Bree Barnett Dreyfuss and Jon Brix
Amador Valley High School, Pleasanton, CA
Jon and Bree discussed several strategies for teaching freshmen Physics:
- Use hands on learning & projects
- Enforce vocabulary
- Use the GUESS (Givens, Unknown, Equation, Substitute and Solve) calculation method
- Encourage partner work
Jon and Bree discussed difficulties in teaching the class due to low math skills, special needs students, varying grade levels, etc. The class requires a variety of strategies and resources in order to keep them engaged. Additional resources will be available on Bree’s website.
“Developing Some of the Skills and Values Needed for Success in Introductory Physics”
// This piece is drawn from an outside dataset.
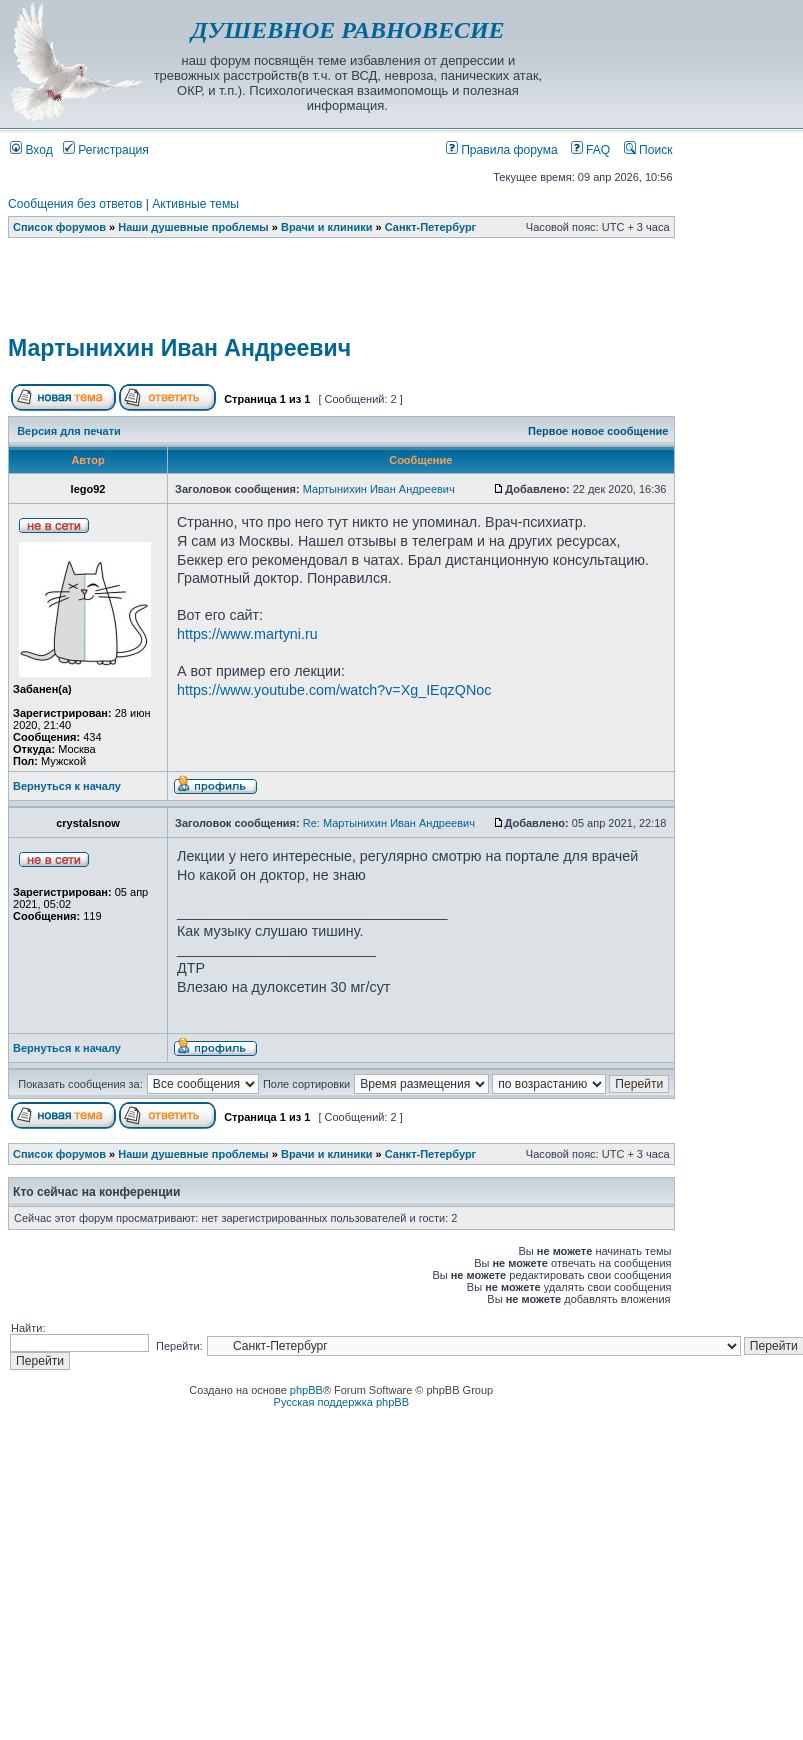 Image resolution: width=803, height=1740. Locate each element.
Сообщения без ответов (75, 204)
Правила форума (502, 150)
Jeff Phillips, President of SCAAPT
Loyola Marymount University, Los Angeles, CA
Jeff discussed data that suggests that students that develop their own understanding of concepts through exploration and discussion increases their understanding. Data was collected throughout the college and analyzed to show this improvement; some data was taken from the Lawson Test. Interesting trends include students believing that they are either “smart” or “dumb” and that the method will not change that. Much of the class time has been replaced with teaching metacognitive skills and problem solving skills. Some activities involve the students determining the variables in the problems. For example, students are handed several different objects with different radii, mass, shapes, etc. to determine what affects the moment of inertia.
“The Law of Refraction in the Tenth Century”
Duygu Demirlioglu, Holy Names University, Oakland, CA
Consider a standard problem: given a light ray, incident in some direction on the flat interface between two transparent media, find the direction of the refracted ray. A straightforward and quite trivial application of Snell’s Law yields the solution. Suppose, however, that you are living a thousand years ago. All you have is a ruler—no protractor, no calculator, and no table of sines. A geometric law of refraction—found in the tenth century but largely unknown in the West—will be presented. This approach suffices to solve all the refraction problems (such as critical angle, apparent depth, and lensmaker’s formula) encountered in any physics textbook. It requires hands-on drawing, but no knowledge of trigonometry, or even much geometry; it allows students to understand the physics with very little mathematics.
“Chasing Shadows: NASA’s Kepler Mission”
Edna DeVore, SETI Institute, Mountain View, CA
An updated version of “Transit Tracks” activity where students interpret light curves to determine the period and the size of the transiting planet will be presented.